Once alerts are generated, they need to be processed. Much (if not all) of this processing can be automated. This includes initial filtering to weed out alert noise and low-priority incidents. Alerts must also be routed to the correct responders and dispatched using the appropriate methods of communication. Depending on the priority of the incident, alerting should include backup responders in case there’s a problem in contacting the first response team.
Response teams should be trained and equipped to quickly determine the extent of the incident and contain the damage. Training should encompass standard IT response team responsibilities such as accurate triage and diagnosis, short-term repair or replacement, interim steps to get the system up and running, and recommendations for long-term remediation. In addition, they must be able to assess the extent of the immediate damage, quickly determine what customers or services may have been affected, and immediately report their findings to the damage control team.

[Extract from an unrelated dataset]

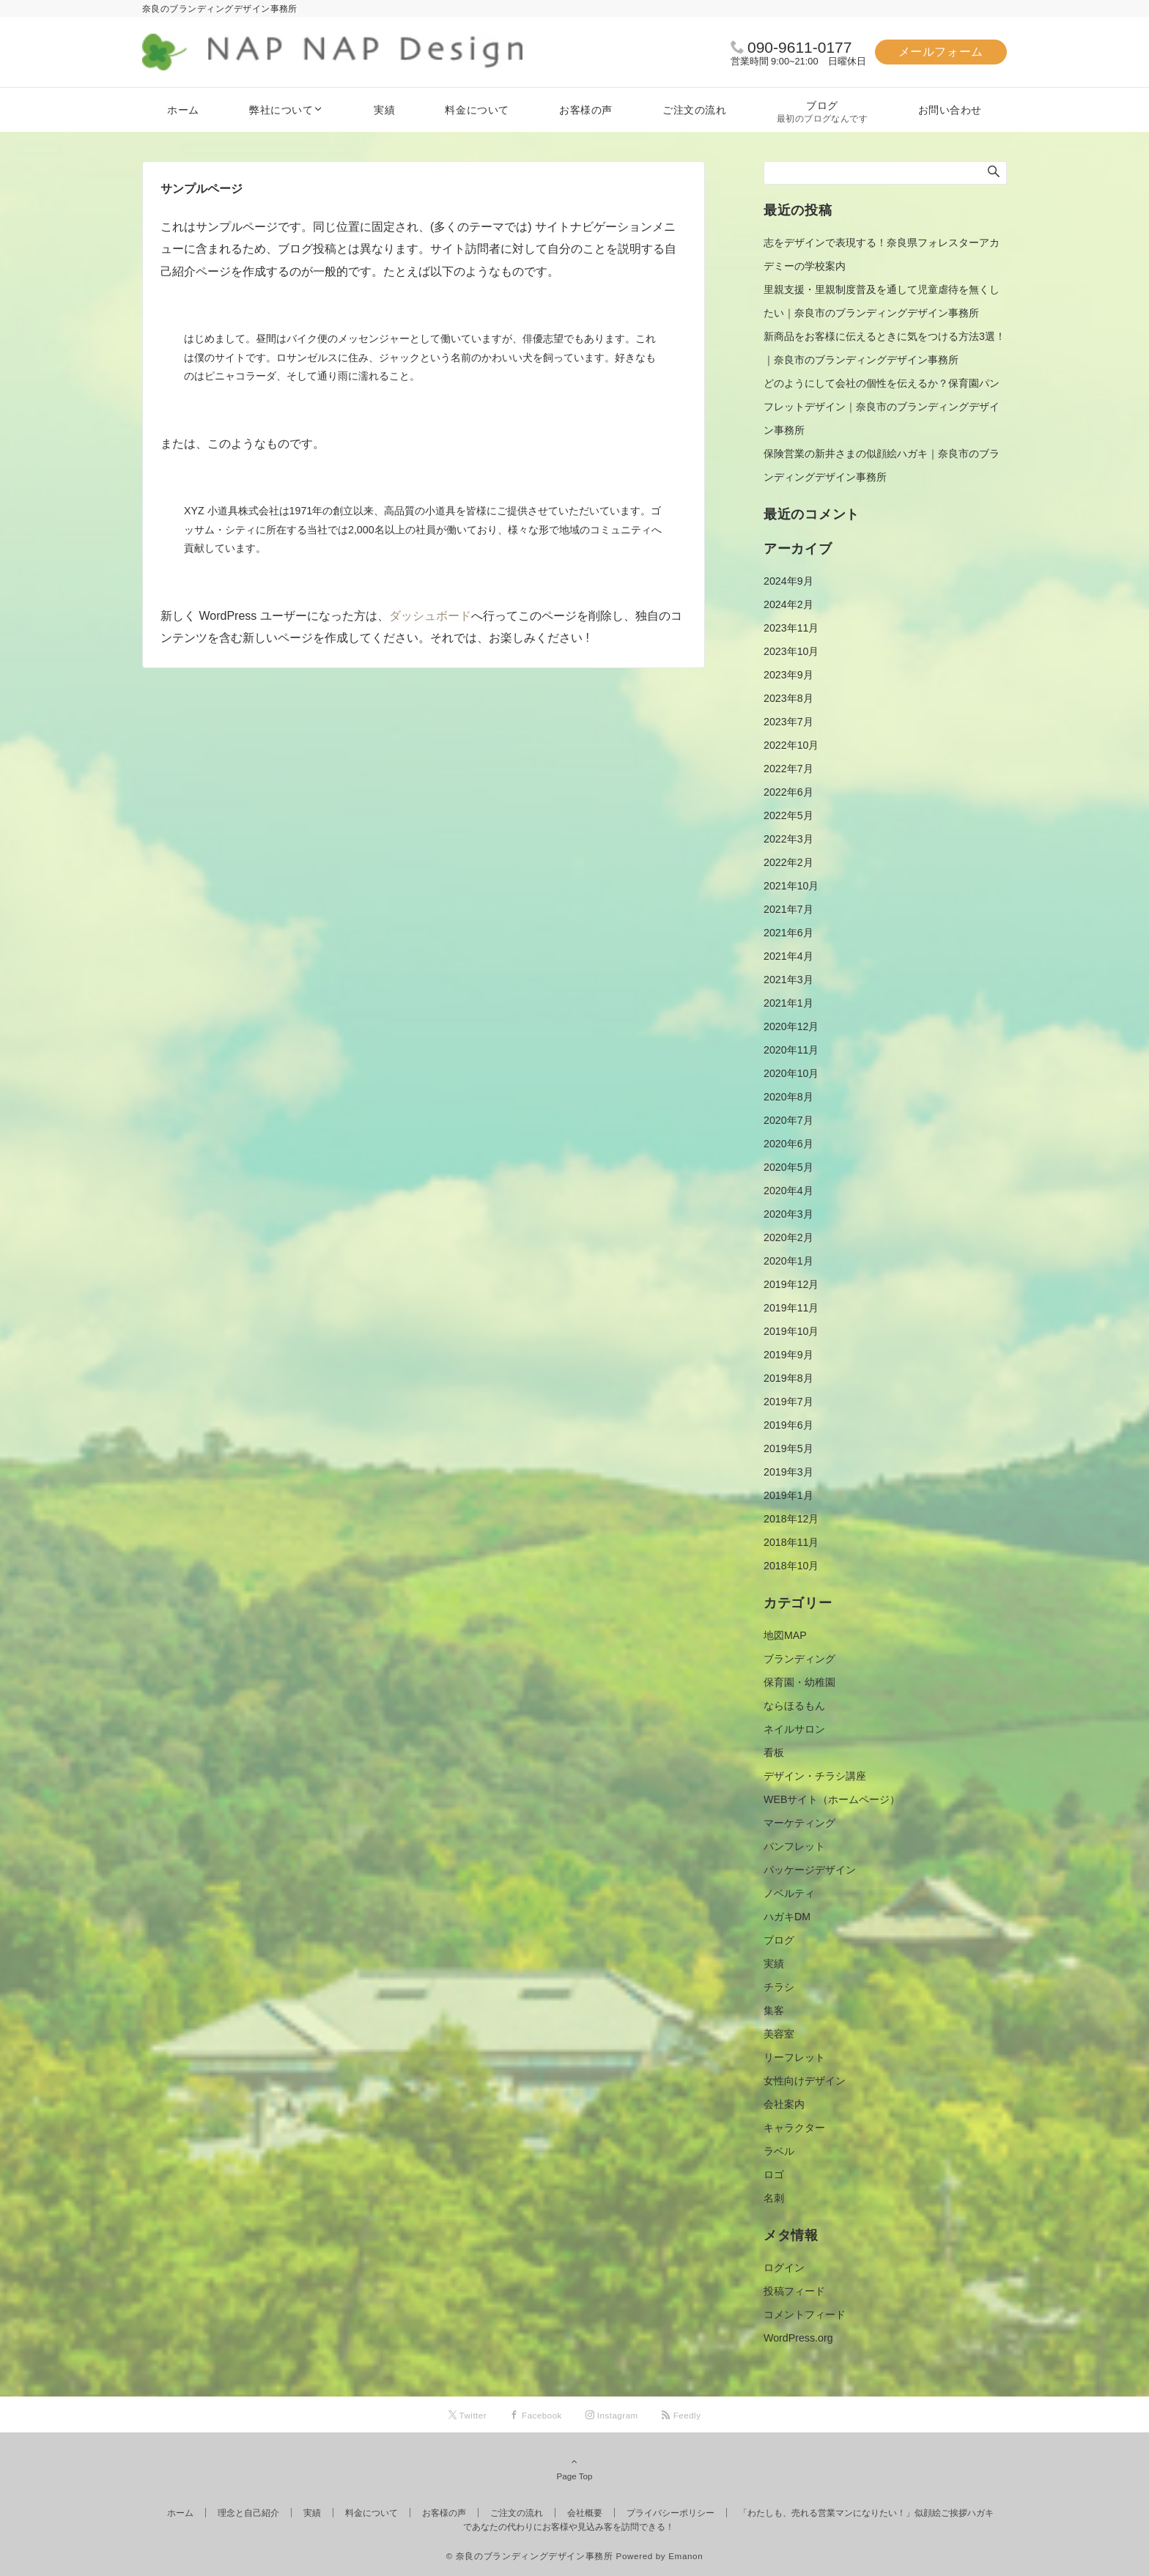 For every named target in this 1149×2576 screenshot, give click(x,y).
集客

In the travel and hospitality industry, damage control should ideally consist first of taking care of the most immediate and time-sensitive problems (such as switching to backup booking and scheduling systems, and handling near-term reservation failures), followed by a quick cleanup of any booking and reservation failures that may occur over the next few hours.
With a modern incident management system in place, even serious IT failures can be contained so that damage is limited. With real-time alerting and response orchestration, IT failures can even be turned into positive opportunities to demonstrate to the public that your organization can be counted on to swiftly and effectively take care of customers, even in the event of a system breakdown.
While serious IT incidents may be unavoidable in the hospitality industry, if you have the right tooling and process in place, they will be far less catastrophic.